After 49 people were killed at the Pulse nightclub in Florida in June, gay pride marches across the country saw amped-up police presence. Law enforcement agencies shared support for LGBT people on social media and in the press. The NYPD rolled out a cop car decorated with rainbows.

Safety and security for LGBT people became a political talking point. Donald Trump decried violence against LGBT communities in his "Law and Order" Republican National Convention speech. Calling the victims, who were mostly LGBT and Latino, "wonderful Americans," Trump promised "to protect our LGBT citizens."

Though some have questioned the sincerity of Trump's pledge, others have welcomed increased security at LGBT events and spaces. Still, some activists worry that more police presence won't protect them from vigilante violence — and might actually make these events less safe for the communities they serve.

In recent weeks, activists associated with the Black Lives Matter movement and organizations of LGBT people of color have protested greater law enforcement participation in gay pride parades around the country and have called on others to consider the needs of those vulnerable to police violence and harassment.

These activists say that while police pledge to protect some in LGBT communities, there are patterns of victimization toward others, especially those who aren't cisgender and white.

"The only way politicians can think to show solidarity with a community that's grieving and feeling deeply vulnerable is to have more of the people who make us feel deeply vulnerable and cause us to grieve," says Andrea Ritchie, a civil rights lawyer who is researching profiling and policing women of color as a Soros Justice Fellow and is the author of Queer (In)justice: The Criminalization of LGBT People in the United States.

Ritchie has represented several transgender people in complaints against law enforcement officials, including a transgender woman arrested for "loitering for the purpose of prostitution" who settled a lawsuit with the NYPD after she was chained to a wall "for an extended period of time" and her arresting officer falsely claimed that she was carrying nine condoms.

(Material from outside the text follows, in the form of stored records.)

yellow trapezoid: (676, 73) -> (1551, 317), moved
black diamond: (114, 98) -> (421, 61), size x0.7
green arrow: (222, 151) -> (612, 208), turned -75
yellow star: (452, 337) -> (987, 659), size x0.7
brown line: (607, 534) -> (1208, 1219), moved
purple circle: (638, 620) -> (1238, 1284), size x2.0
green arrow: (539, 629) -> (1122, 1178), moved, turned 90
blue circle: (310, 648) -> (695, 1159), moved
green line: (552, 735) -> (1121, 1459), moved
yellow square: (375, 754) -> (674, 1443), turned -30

Ritchie says "people of color in the trans and queer community feel police do not take crime against them as seriously as other offenses, including the offenses they enforce against us. So it's like, 'You're gonna ticket me for standing on this corner, but my sister's killer is going free?'" At least 17 transgender women have been murdered this year across the country, and many of these crimes remain unsolved.

A 2012 survey by the National Coalition of Anti-Violence Programs of LGBT survivors of violence found that 48 percent of those who'd had contact with police reported they'd experienced some form of misconduct during those interactions including excessive force, unjustified arrest or entrapment.

Police sometimes "misgender" trans victims of crimes in the media — describing the victim using names or pronouns the victim no longer identified themselves by — like in January when the Austin Police Department identified a trans woman who was murdered in front of her home as male.

And a survey of Latina transgender women in Los Angeles County found that two-thirds say they've been verbally harassed by law enforcement, 21 percent had been physically assaulted, and 24 percent say they were victims of sexual assault by law enforcement.

In 2011, the Department of Justice found that LGBT people in New Orleans were subject to "harassment and disrespectful treatment" by New Orleans police, as well as unfair stops, searches and arrests. So, when organizers of the New Orleans Pride Parade beefed up security in light of the Pulse shooting, BreakOUT!, an organization of LGBT, trans and gender nonconforming youth that had agreed to serve as grand marshals, decided not to attend.

BreakOUT! members say they don't feel safe because they've been profiled as sex workers and harassed by security in French Quarter gay bars. Outreach coordinator and youth organizer Jai' Shavers says the problem was that "folks who are not used to being targeted by police, did not think about the experience of folks who have been."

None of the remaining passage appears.